Le duo de récupérateur a été la clé de voûte du dispositif, et à son niveau normal il représente une sacrée assurance. Les Slovènes ont eu toutes les peines du monde à franchir ce rideau-là, mais aussi à en bloquer les relances. Makelele a été particulièrement efficace dans le jeu court, son jeu dépouillé, son activité et ses relais avec Zidane ont contribué à la fluidité du jeu. Le capitaine des Gunners a pour sa part retrouvé la forme, et quand il est en forme, il peut même marquer des buts.
Malgré quelques gourmandises, Zidane s'est lui aussi exprimé conformément à ce qu'il montre au Real, même si sa présence près du but, après deux belle tentatives en début de rencontre, n'a pas été très grande. Les "oh!" et les "ah" que ses gris-gris soulèvent au Stade de France ont parfois quelque chose d'irritant, mais on ne va quand même pas se plaindre.
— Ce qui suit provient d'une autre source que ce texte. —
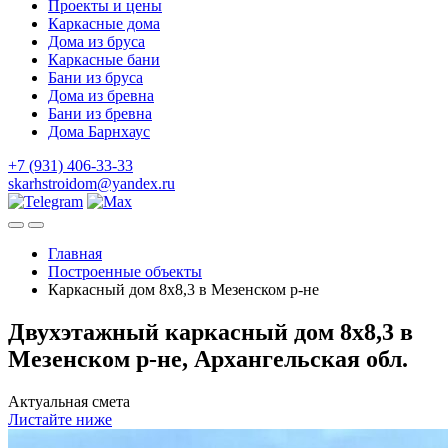
Проекты и цены
Каркасные дома
Дома из бруса
Каркасные бани
Бани из бруса
Дома из бревна
Бани из бревна
Дома Барнхаус
+7 (931) 406-33-33
skarhstroidom@yandex.ru
Главная
Построенные объекты
Каркасный дом 8х8,3 в Мезенском р-не
Двухэтажный каркасный дом 8х8,3 в
Мезенском р-не, Архангельская обл.
Актуальная смета
Листайте ниже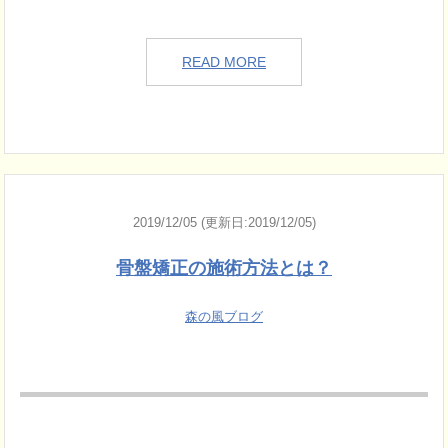
READ MORE
2019/12/05 (更新日:2019/12/05)
骨盤矯正の施術方法とは？
森の風ブログ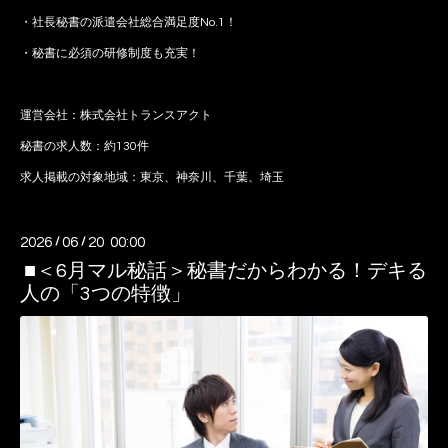
・社長秘書の派遣会社総合満足度No.1！
・秘書に必須の研修制度も充実！
運営会社
：
株式会社トランスアクト
秘書の求人数：約130件
求人掲載の対象地域：東京、神奈川、千葉、埼玉
2026
/
06
/
20 00:00
■＜6月マル秘話＞秘書だからわかる！デキる
人の「3つの特徴」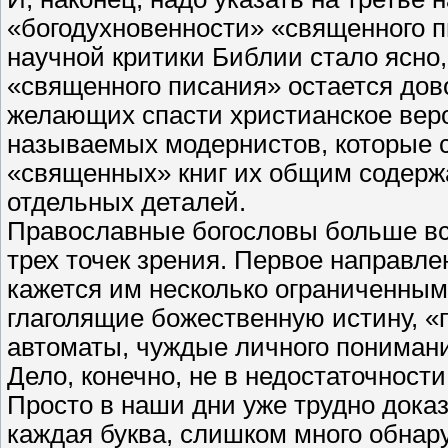
«богодухновенности» «священного пи
научной критики Библии стало ясно,
«священного писания» остается дов
желающих спасти христианское веро
называемых модернистов, которые с
«священных» книг их общим содержа
отдельных деталей.
Православные богословы больше все
трех точек зрения. Первое направле
кажется им несколько ограниченным,
глаголящие божественную истину, «
автоматы, чуждые личного пониман
Дело, конечно, не в недостаточност
Просто в наши дни уже трудно доказ
каждая буква, слишком много обна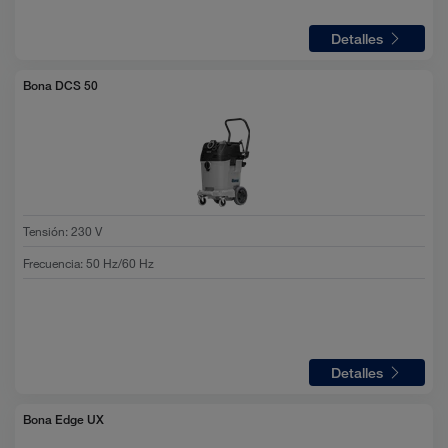
Detalles
Bona DCS 50
Tensión
:
230 V
Frecuencia
:
50 Hz/60 Hz
Detalles
Bona Edge UX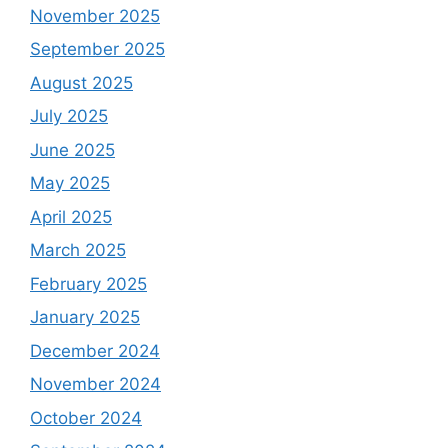
November 2025
September 2025
August 2025
July 2025
June 2025
May 2025
April 2025
March 2025
February 2025
January 2025
December 2024
November 2024
October 2024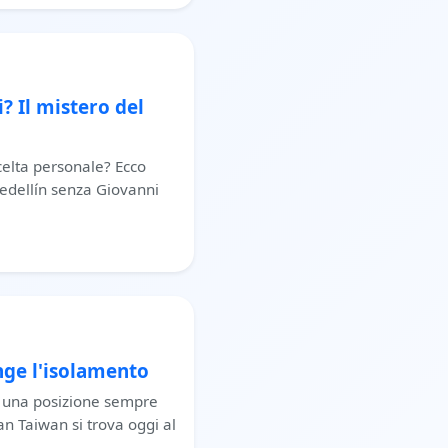
 Il mistero del
scelta personale? Ecco
edellín senza Giovanni
inge l'isolamento
in una posizione sempre
an Taiwan si trova oggi al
Wiltord est l'homme en forme, il s'est une nouvelle fois multiplié, sa conduite de balle et sa vitesse le rendant insaisissable. Il a marqué un but splendide, tout en énergie. La bonne surprise fut Steve Marlet, occupant une rôle inattendu (mais qui est le sien en club) qui lui a permis d'étaler ses qualités de pur numéro neuf. Son efficacité sur deux centres coupés à la perfection, sa détente et sa présence physique ont été des atouts maîtres pour la sélection. Enfin Thierry Henry s'est fait piquer l'axe par Marlet, évoluant le plus souvent à gauche. Plus discret qu'à Arsenal, il n'a pas été moins précieux, animant l'attaque avec brio.
Les observations
Le public du Stade de France a fait la ola au bout de quinze minutes, mais s'est retenu de chanter "et 1, et 2…".
Dire qu'il en suffisait de deux comme ça contre le Danemark…
Même Jean-Michel Larqué n'a pas dit trop de conneries, c'est vous dire si c'était un bon match.